(Extracted page text data)
= Beginning of Section =

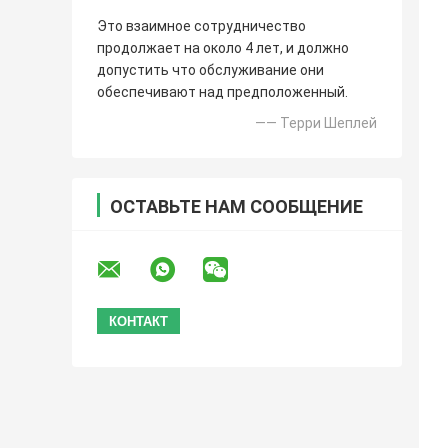
Это взаимное сотрудничество
продолжает на около 4 лет, и должно
допустить что обслуживание они
обеспечивают над предположенный.
—— Терри Шеплей
ОСТАВЬТЕ НАМ СООБЩЕНИЕ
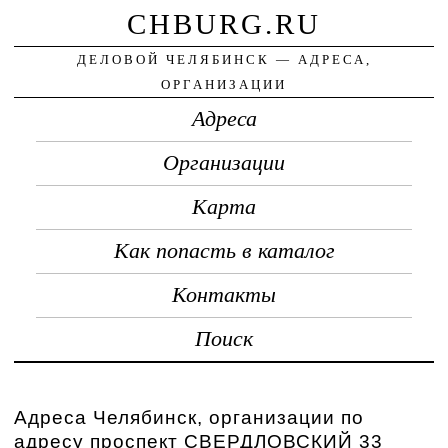
CHBURG.RU
ДЕЛОВОЙ ЧЕЛЯБИНСК — АДРЕСА,
ОРГАНИЗАЦИИ
Адреса
Организации
Карта
Как попасть в каталог
Контакты
Поиск
Адреса Челябинск, организации по
адресу проспект СВЕРДЛОВСКИЙ 33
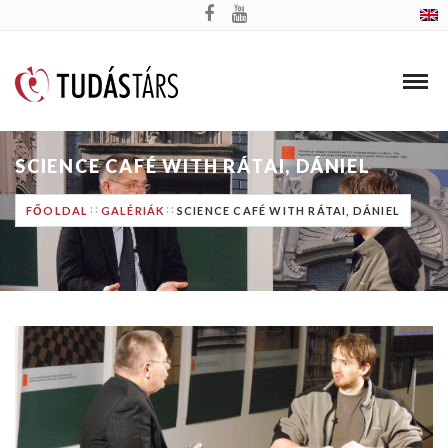
SCIENCE CAFÉ WITH RÁTAI, DÁNIEL
FŐOLDAL
GALÉRIÁK
SCIENCE CAFÉ WITH RÁTAI, DÁNIEL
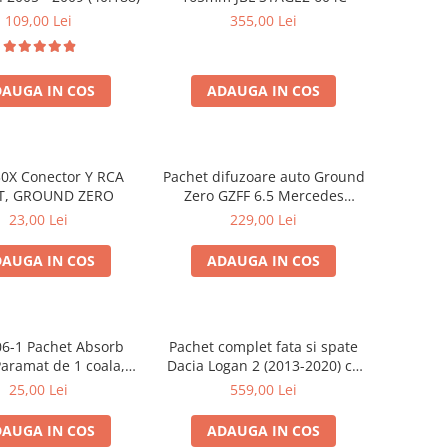
109,00 Lei
355,00 Lei
AUGA IN COS
ADAUGA IN COS
0X Conector Y RCA
Pachet difuzoare auto Ground
T, GROUND ZERO
Zero GZFF 6.5 Mercedes
Vito/Viano/Sprinter
23,00 Lei
229,00 Lei
AUGA IN COS
ADAUGA IN COS
6-1 Pachet Absorb
Pachet complet fata si spate
aramat de 1 coala,
Dacia Logan 2 (2013-2020) cu
de 16mm grosime,
boxe Ground Zero Ferrum
25,00 Lei
559,00 Lei
*150mm, 0.75mp
GZFC
AUGA IN COS
ADAUGA IN COS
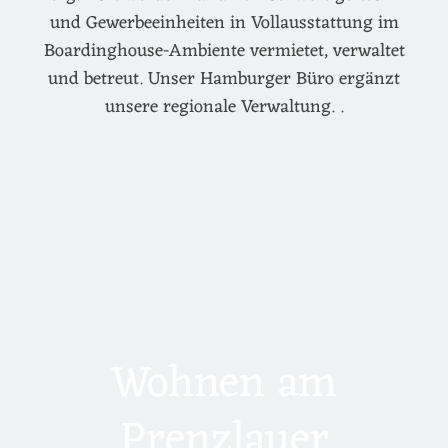
und Gewerbeeinheiten in Vollausstattung im
Boardinghouse-Ambiente vermietet, verwaltet
und betreut. Unser Hamburger Büro ergänzt
unsere regionale Verwaltung. .
Wohnen am
Prenzlauer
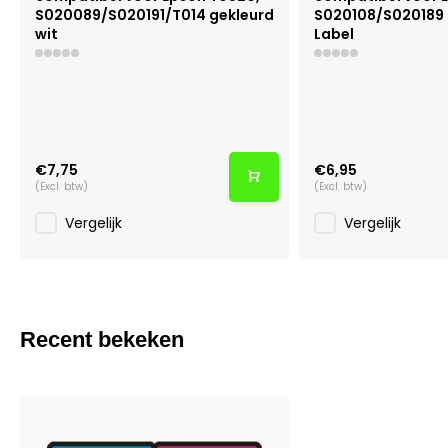
S020089/S020191/T014 gekleurd
S020108/S020189 
wit
Label
€7,75
€6,95
(Excl. btw)
(Excl. btw)
Vergelijk
Vergelijk
Recent bekeken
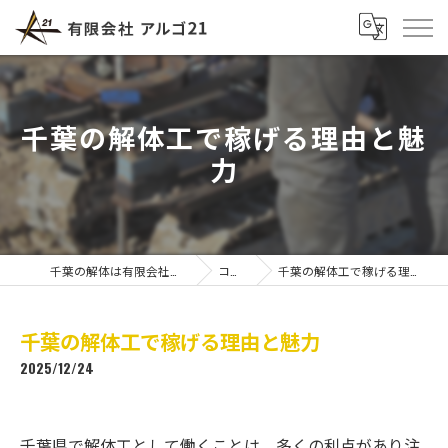
千葉の解体工で稼げる理由と魅
力
千葉の解体は有限会社アルゴ21
コラム
千葉の解体工で稼げる理由と魅力
千葉の解体工で稼げる理由と魅力
2025/12/24
千葉県で解体工として働くことは、多くの利点があり注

= End of Section =

→ **Exercise**: Retype every entry exactly, but keep the pictures out of your copy.

→ **Response to this task**:
Это взаимное сотрудничество
продолжает на около 4 лет, и должно
допустить что обслуживание они
обеспечивают над предположенный.
—— Терри Шеплей
ОСТАВЬТЕ НАМ СООБЩЕНИЕ
CHBURG.RU
ДЕЛОВОЙ ЧЕЛЯБИНСК — АДРЕСА,
ОРГАНИЗАЦИИ
Адреса
Организации
Карта
Как попасть в каталог
Контакты
Поиск
Адреса Челябинск, организации по
адресу проспект СВЕРДЛОВСКИЙ 33
SCIENCE CAFÉ WITH RÁTAI, DÁNIEL
FŐOLDAL
GALÉRIÁK
SCIENCE CAFÉ WITH RÁTAI, DÁNIEL
109,00 Lei
355,00 Lei
AUGA IN COS
ADAUGA IN COS
0X Conector Y RCA
Pachet difuzoare auto Ground
T, GROUND ZERO
Zero GZFF 6.5 Mercedes
Vito/Viano/Sprinter
23,00 Lei
229,00 Lei
AUGA IN COS
ADAUGA IN COS
6-1 Pachet Absorb
Pachet complet fata si spate
aramat de 1 coala,
Dacia Logan 2 (2013-2020) cu
de 16mm grosime,
boxe Ground Zero Ferrum
25,00 Lei
559,00 Lei
*150mm, 0.75mp
GZFC
AUGA IN COS
ADAUGA IN COS
und Gewerbeeinheiten in Vollausstattung im
Boardinghouse-Ambiente vermietet, verwaltet
und betreut. Unser Hamburger Büro ergänzt
unsere regionale Verwaltung. .
Wohnen am
Prenzlauer
S020089/S020191/T014 gekleurd
S020108/S020189 
wit
Label
€7,75
€6,95
(Excl. btw)
(Excl. btw)
Vergelijk
Vergelijk
Recent bekeken
千葉の解体工で稼げる理由と魅
力
千葉の解体は有限会社アルゴ21
コラム
千葉の解体工で稼げる理由と魅力
千葉の解体工で稼げる理由と魅力
2025/12/24
千葉県で解体工として働くことは、多くの利点があり注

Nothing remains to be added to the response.